I will pause your narrative here, Tiffany, to say I have seen this myself because two of my three sisters are married to brothers who live in a little place called Whangamōmona in Taranaki here in New Zealand. When I was a boy I spent many a happy time helping out with the mustering where they use the sheepdogs and give them all those commands and all the magic whistles and things and I loved doing that. There is a sport here in New Zealand, probably other rural countries do this as well, sheepdog trialing. You actually take your dog, and you enter the dog in the sheepdog trials, and they put these on TV here. [chuckles] You can watch the sheepdog trials. My brothers-in-law have been in many of these.
These days, they are judges as well, because they’ve been doing this for so long. Tiffany continues, “The big limitation in communicating with our animals is communicating in the opposite direction. With my previous dog, I could ask her if she needed to park,” that means go to the toilet for those who are unfamiliar with seeing eye lingo, “and it was very clear through her body language when sometimes she would immediately leap up and streak to the door, followed by repetitive hops up and down, up and down, while ringing the bell hanging from the doorknob. She definitely needed to go out.
Though I was very successful in teaching her other skills on-demand, or even asking if she needed to go out by my ringing the bell and using no other words, I was never able to teach her to initiate her asking to go out by ringing the bell.

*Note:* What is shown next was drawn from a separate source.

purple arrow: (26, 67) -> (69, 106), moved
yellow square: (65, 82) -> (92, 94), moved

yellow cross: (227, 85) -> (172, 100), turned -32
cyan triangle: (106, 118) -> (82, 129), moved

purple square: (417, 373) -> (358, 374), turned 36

My current dog, however, is a very different type of thinker. She may not be able to talk, but she’s very clear about getting her thoughts known. Unfortunately, to her, the bell on the door is not simply an indication of needing to go out, but rather wanting to go out. We can go outside and do all her business, but as soon as we come inside, she turns around and rings the bell again. She just loves to be outside and sun bathe.

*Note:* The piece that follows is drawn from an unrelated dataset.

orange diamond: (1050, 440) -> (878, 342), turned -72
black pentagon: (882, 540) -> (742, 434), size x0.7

Thankfully, I work on a laptop instead of desktop so as long as we are working from home, I’m able to humor her by working from my backyard. Anyway, back to the point. As someone who is interested in technology while studying special education, I often thought about the possibility of using switches and other alternative communication devices with dogs. Not getting beyond the initiating park with the bell, clearly, my prior dog would not have done well with the idea. I have often thought different dogs may be more receptive if I had the foggiest clue of how to do it. Recently, I listened to a segment of a radio show, which discussed a Californian University, which is studying just that thing.

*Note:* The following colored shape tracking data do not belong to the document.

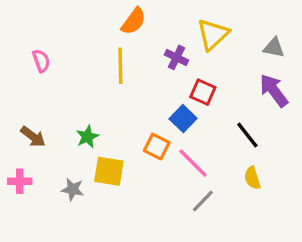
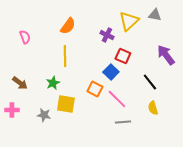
orange semicircle: (134, 21) -> (68, 26), moved
gray triangle: (274, 48) -> (155, 15), moved
yellow line: (120, 66) -> (65, 56), moved
gray line: (203, 201) -> (123, 122), turned 42

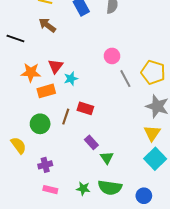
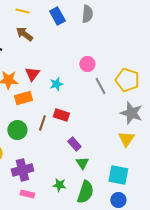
cyan star: (71, 79) -> (56, 84), moved
purple rectangle: (91, 142) -> (74, 144), moved
cyan square: (155, 159) -> (118, 175), moved, turned -35
purple cross: (45, 165) -> (22, 170), size x1.5
green semicircle: (110, 187) -> (85, 192), turned -80
green star: (83, 189) -> (59, 185), moved

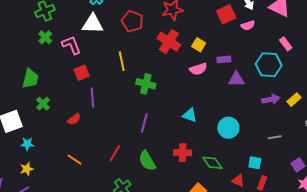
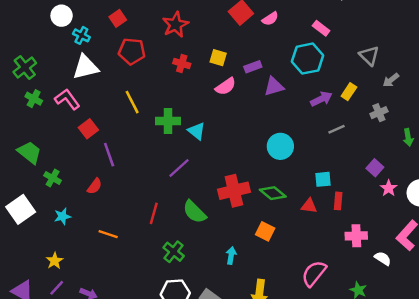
red cross: (169, 42) -> (182, 63), size x0.6
green trapezoid: (30, 79) -> (29, 152), turned -50
cyan triangle: (190, 115) -> (197, 131), moved, turned 35
purple line: (144, 123) -> (179, 168), turned 48
gray line: (275, 137) -> (336, 129), moved
cyan star: (27, 144) -> (62, 216), moved
red cross: (183, 153) -> (234, 191), size x1.4

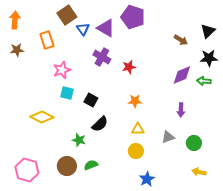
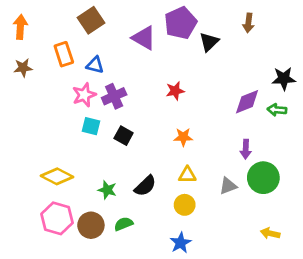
purple pentagon: (133, 17) -> (181, 23), turned 30
blue triangle: (83, 29) -> (95, 65), moved, turned -40
black triangle: (208, 31) -> (209, 42), moved
brown arrow: (181, 40) -> (248, 23), moved, turned 64
purple cross: (102, 57) -> (114, 96), moved, turned 36
yellow diamond: (42, 117) -> (57, 176), moved
black semicircle: (100, 124) -> (145, 186), moved
green circle: (194, 143) -> (263, 178), moved, size x1.5
pink hexagon: (27, 170) -> (57, 218), moved
blue star: (147, 179) -> (181, 243), moved

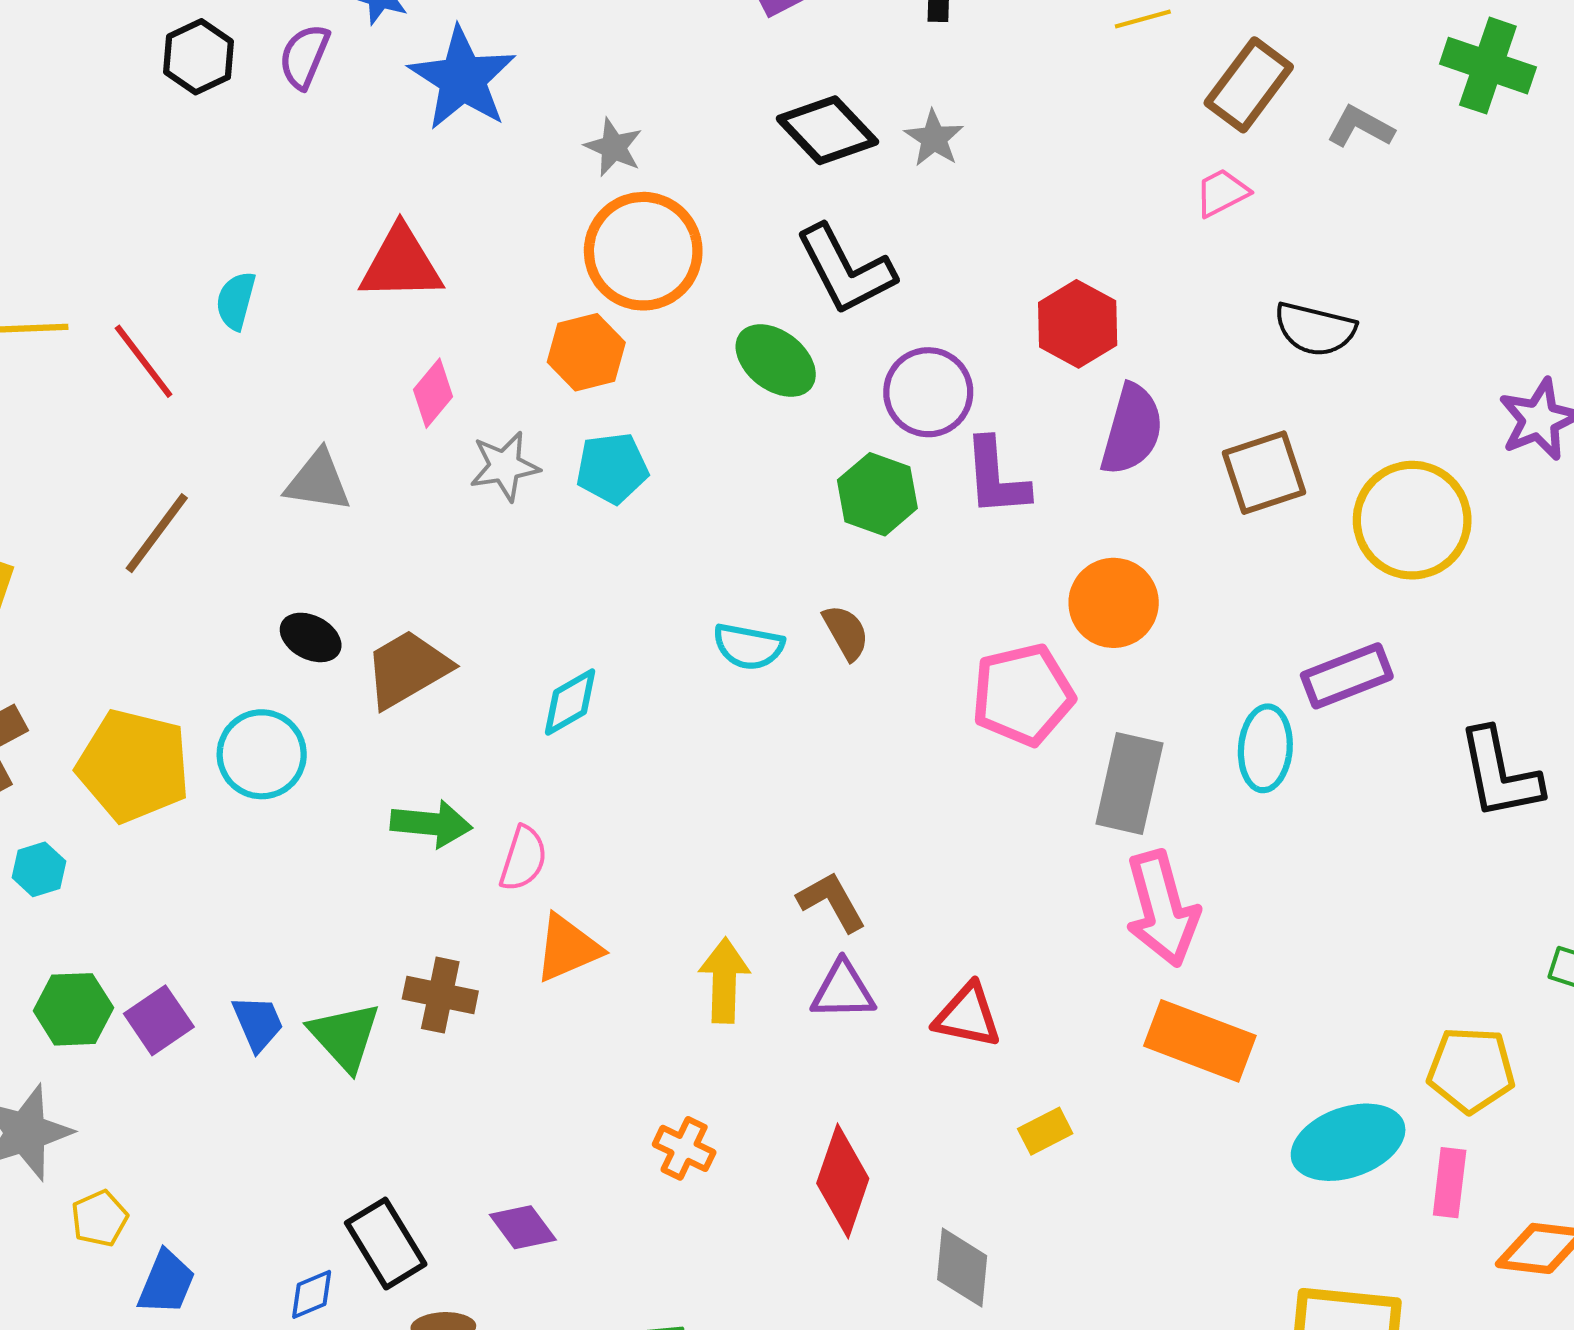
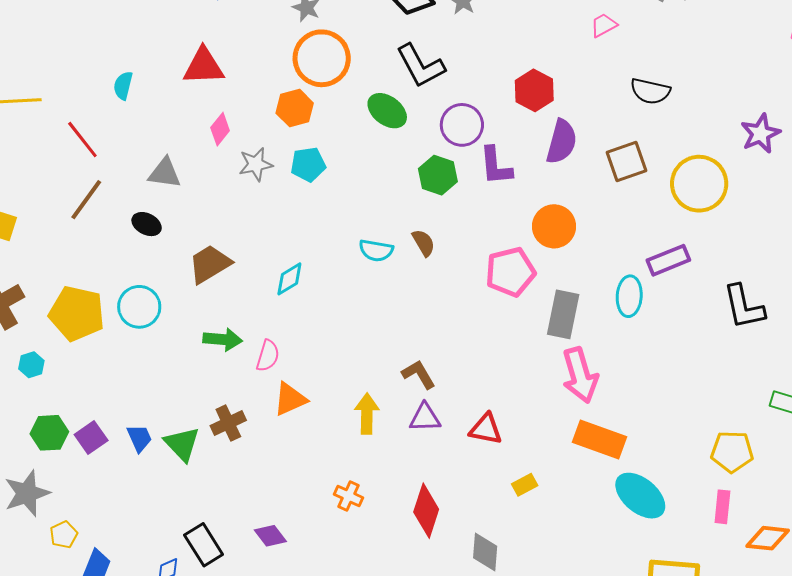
red line: (144, 361) -> (82, 140), moved
black ellipse: (311, 637) -> (147, 224), moved
brown cross: (440, 995) -> (228, 423), turned -36
cyan ellipse: (1348, 1142) -> (640, 496), moved, turned 60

I’m not sure if they all are using the same device. The person only mentioned a floor mat which the dog would step on, and it played a recording of the owner dictating a word. These dogs are not correlating simple concepts like requests for treats, but a lot more. Some of them even identify concepts like now versus later or physical pain in their foot where a thorn was found. One dog knows 68 different words. The person described some of the dogs stringing the use of multiple pads in a row, like a fragmented sentence. It was fascinating.” Wow, I had no idea about this, Tiffany. I just saw it and thought this up myself, but there you go.
She continues, “I haven’t looked up the study yet. I think they said it was being done in San Diego. Other than describing the videos on YouTube, the radio did mention another site where a lot is being done to compile and discuss the topic. I haven’t gotten deep into it yet, but I thought I would share my fascination.” I haven’t checked this out myself yet, but the URL that Tiffany has included is www.theycantalk.org. That is www.theycantalk.org. Isn’t this a fascinating thing?
Voice over: Jonathan Mosen. Mosen at Large Podcast.
Jonathan: Responding to a comment that I think was made back in Episode 172 if I’m remembering rightly, it’s Aaron Linson. He says, “I might be wrong on the statement I’m about to make, however, here it goes. One of your listeners stated that we as blind people don’t have many advantages in life then started to talk about radio voices. I believe that we have as many opportunities as we get ourselves into and network with people in what fields we want to go in. I believe that you have to set goals for yourself to achieve. You are as goal-worthy and can achieve whatever you want, regardless of your disability. I look at Stephen Hawking, for instance. The man couldn’t walk and had to use a speech synthesizer to speak. In comparison to him, blindness isn’t an issue, for your entire body to be shut down during your lifetime seems terrifying to me. Blindness, on the other hand, isn’t that bad when compared. I don’t want younger blind people thinking that they can’t do and be what they want. You are the only one in charge of your future. You make the goals and achievements for yourself. Go after what you want because only you can see where you want to go.”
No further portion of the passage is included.